**EXERCISE PROMPT:**
Report every line of the data where the string "Lalat" appears.
---
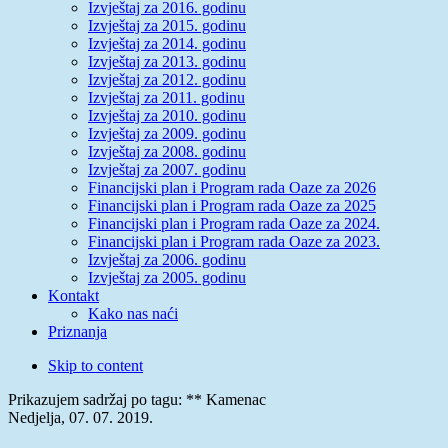
Izvještaj za 2016. godinu
Izvještaj za 2015. godinu
Izvještaj za 2014. godinu
Izvještaj za 2013. godinu
Izvještaj za 2012. godinu
Izvještaj za 2011. godinu
Izvještaj za 2010. godinu
Izvještaj za 2009. godinu
Izvještaj za 2008. godinu
Izvještaj za 2007. godinu
Financijski plan i Program rada Oaze za 2026
Financijski plan i Program rada Oaze za 2025
Financijski plan i Program rada Oaze za 2024.
Financijski plan i Program rada Oaze za 2023.
Izvještaj za 2006. godinu
Izvještaj za 2005. godinu
Kontakt
Kako nas naći
Priznanja
Skip to content
Prikazujem sadržaj po tagu: ** Kamenac
Nedjelja, 07. 07. 2019.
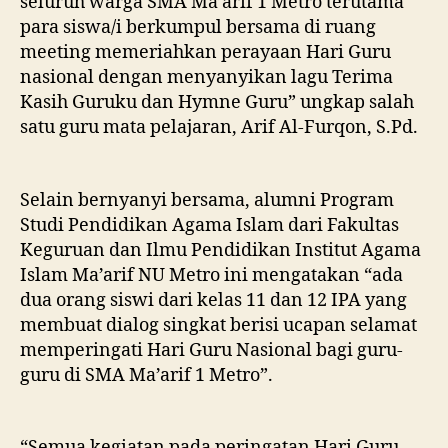
seluruh warga SMA Ma’arif 1 Metro terutama
para siswa/i berkumpul bersama di ruang
meeting memeriahkan perayaan Hari Guru
nasional dengan menyanyikan lagu Terima
Kasih Guruku dan Hymne Guru” ungkap salah
satu guru mata pelajaran, Arif Al-Furqon, S.Pd.
Selain bernyanyi bersama, alumni Program
Studi Pendidikan Agama Islam dari Fakultas
Keguruan dan Ilmu Pendidikan Institut Agama
Islam Ma’arif NU Metro ini mengatakan “ada
dua orang siswi dari kelas 11 dan 12 IPA yang
membuat dialog singkat berisi ucapan selamat
memperingati Hari Guru Nasional bagi guru-
guru di SMA Ma’arif 1 Metro”.
“Semua kegiatan pada peringatan Hari Guru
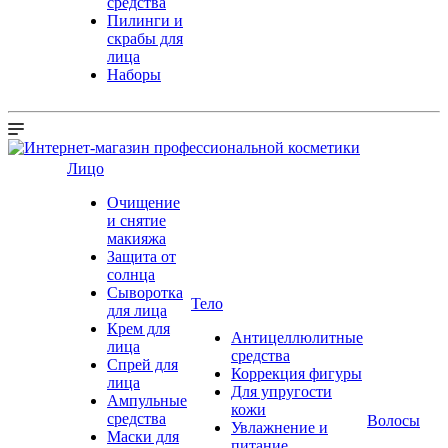
средства
Пилинги и
скрабы для
лица
Наборы
Лицо
Очищение
и снятие
макияжа
Защита от
солнца
Сыворотка
Тело
для лица
Крем для
Антицеллюлитные
лица
средства
Спрей для
Коррекция фигуры
лица
Для упругости
Ампульные
кожи
средства
Волосы
Увлажнение и
Маски для
питание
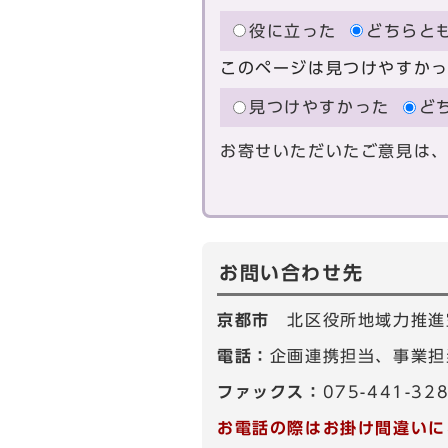
役に立った
どちらと
このページは見つけやすか
見つけやすかった
ど
お寄せいただいたご意見は
お問い合わせ先
京都市
北区役所地域力推進
電話：
企画連携担当、事業担当
ファックス：
075-441-32
お電話の際はお掛け間違いに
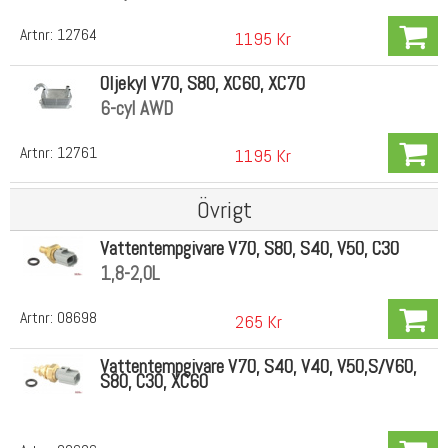
Artnr:
12764
1195 Kr
Oljekyl V70, S80, XC60, XC70
6-cyl AWD
Artnr:
12761
1195 Kr
Övrigt
Vattentempgivare V70, S80, S40, V50, C30
1,8-2,0L
Artnr:
08698
265 Kr
Vattentempgivare V70, S40, V40, V50,S/V60,
S80, C30, XC60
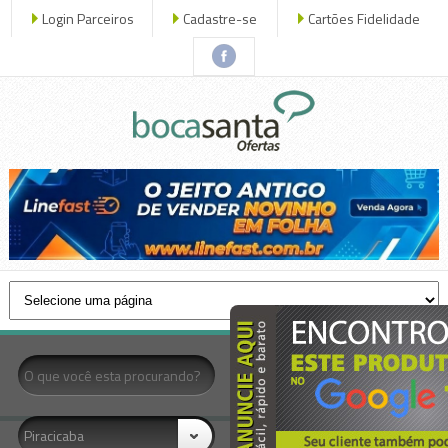
Login Parceiros
Cadastre-se
Cartões Fidelidade
x fechar
- Todas as Categorias -
Piracicaba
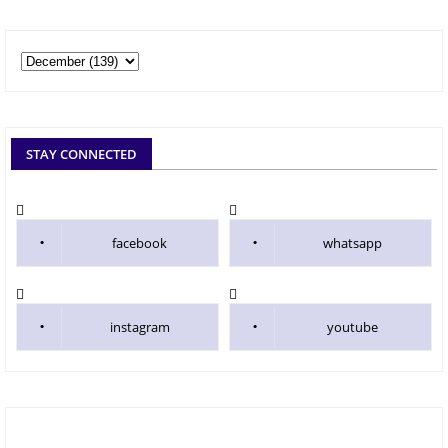
STAY CONNECTED
facebook
whatsapp
instagram
youtube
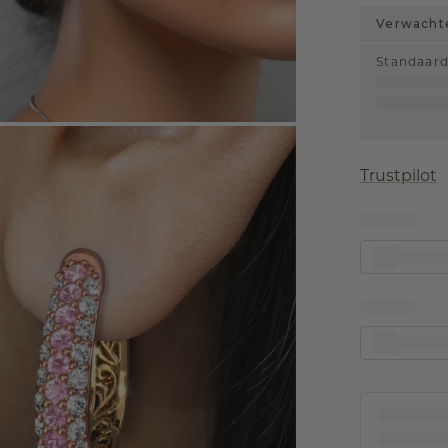
Verwachte
Standaar
Trustpilot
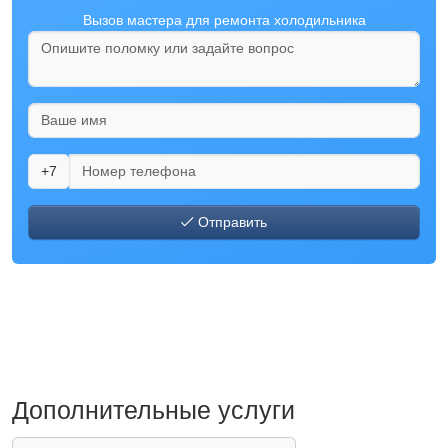
Вызов мастера для ремонта холодильника
+7
Отправить
Дополнительные услуги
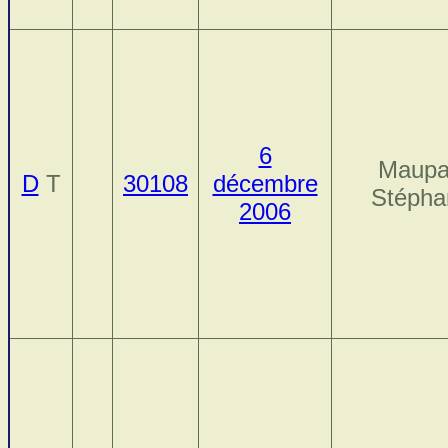
6
Maupa
D
T
30108
décembre
Stépha
2006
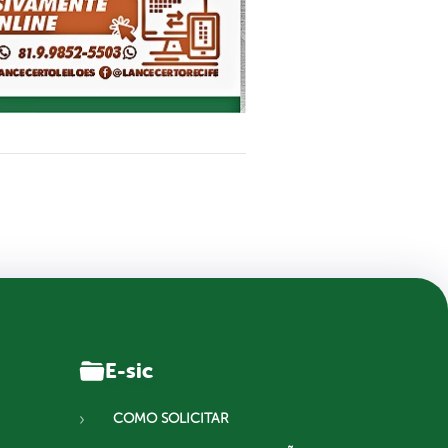
E-sic
COMO SOLICITAR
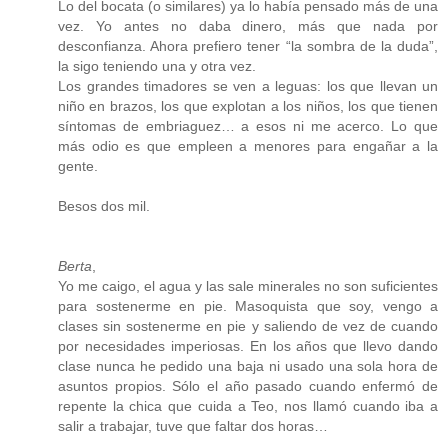
Lo del bocata (o similares) ya lo había pensado más de una
vez. Yo antes no daba dinero, más que nada por
desconfianza. Ahora prefiero tener “la sombra de la duda”,
la sigo teniendo una y otra vez.
Los grandes timadores se ven a leguas: los que llevan un
niño en brazos, los que explotan a los niños, los que tienen
síntomas de embriaguez… a esos ni me acerco. Lo que
más odio es que empleen a menores para engañar a la
gente.
Besos dos mil.
Berta
,
Yo me caigo, el agua y las sale minerales no son suficientes
para sostenerme en pie. Masoquista que soy, vengo a
clases sin sostenerme en pie y saliendo de vez de cuando
por necesidades imperiosas. En los años que llevo dando
clase nunca he pedido una baja ni usado una sola hora de
asuntos propios. Sólo el año pasado cuando enfermó de
repente la chica que cuida a Teo, nos llamó cuando iba a
salir a trabajar, tuve que faltar dos horas…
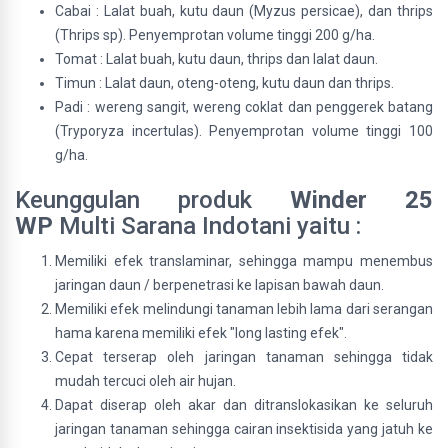
Cabai : Lalat buah, kutu daun (Myzus persicae), dan thrips
(Thrips sp). Penyemprotan volume tinggi 200 g/ha.
Tomat : Lalat buah, kutu daun, thrips dan lalat daun.
Timun : Lalat daun, oteng-oteng, kutu daun dan thrips.
Padi : wereng sangit, wereng coklat dan penggerek batang
(Tryporyza incertulas). Penyemprotan volume tinggi 100
g/ha.
Keunggulan produk
Winder 25
WP
Multi Sarana Indotani yaitu :
Memiliki efek translaminar, sehingga mampu menembus
jaringan daun / berpenetrasi ke lapisan bawah daun.
Memiliki efek melindungi tanaman lebih lama dari serangan
hama karena memiliki efek "long lasting efek".
Cepat terserap oleh jaringan tanaman sehingga tidak
mudah tercuci oleh air hujan.
Dapat diserap oleh akar dan ditranslokasikan ke seluruh
jaringan tanaman sehingga cairan insektisida yang jatuh ke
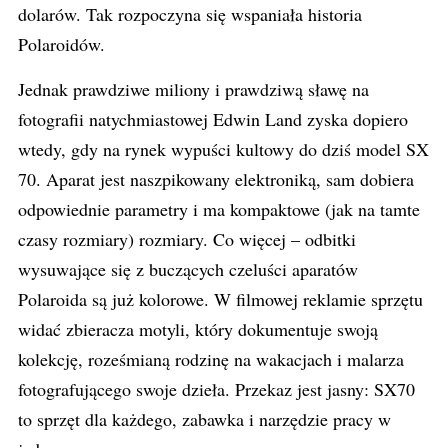
dolarów. Tak rozpoczyna się wspaniała historia
Polaroidów.
Jednak prawdziwe miliony i prawdziwą sławę na
fotografii natychmiastowej Edwin Land zyska dopiero
wtedy, gdy na rynek wypuści kultowy do dziś model SX
70. Aparat jest naszpikowany elektroniką, sam dobiera
odpowiednie parametry i ma kompaktowe (jak na tamte
czasy rozmiary) rozmiary. Co więcej – odbitki
wysuwające się z buczących czeluści aparatów
Polaroida są już kolorowe. W filmowej reklamie sprzętu
widać zbieracza motyli, który dokumentuje swoją
kolekcję, roześmianą rodzinę na wakacjach i malarza
fotografującego swoje dzieła. Przekaz jest jasny: SX70
to sprzęt dla każdego, zabawka i narzędzie pracy w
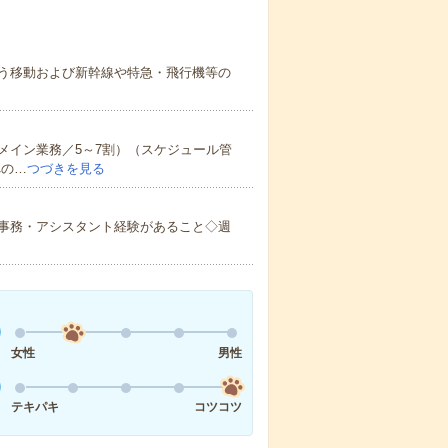
う移動および新幹線や特急・飛行機等の
メイン業務／5～7割）（スケジュール管
への…
つづきを見る
事務・アシスタント経験があること◇週
女性
男性
テキパキ
コツコツ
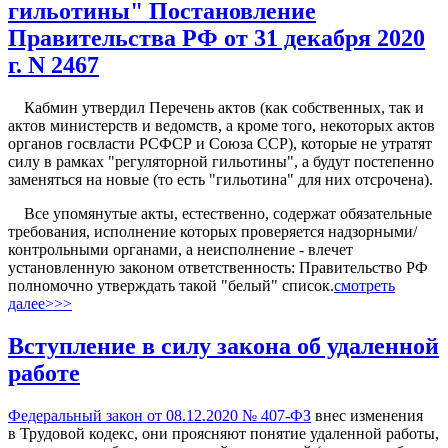
гильотины" Постановление
Правительства РФ от 31 декабря 2020
г. N 2467
Кабмин утвердил Перечень актов (как собственных, так и
актов министерств и ведомств, а кроме того, некоторых актов
органов госвласти РСФСР и Союза ССР), которые не утратят
силу в рамках "регуляторной гильотины", а будут постепенно
заменяться на новые (то есть "гильотина" для них отсрочена).
Все упомянутые акты, естественно, содержат обязательные
требования, исполнение которых проверяется надзорными/
контрольными органами, а неисполнение - влечет
установленную законом ответственность: Правительство РФ
полномочно утверждать такой "белый" список.
смотреть
далее>>>
Вступление в силу закона об удаленной
работе
Федеральный закон от 08.12.2020 № 407-ФЗ
внес изменения
в Трудовой кодекс, они проясняют понятие удаленной работы,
---
**RESULT:**
Cabai : Lalat buah, kutu daun (Myzus persicae), dan thrips
Tomat : Lalat buah, kutu daun, thrips dan lalat daun.
Timun : Lalat daun, oteng-oteng, kutu daun dan thrips.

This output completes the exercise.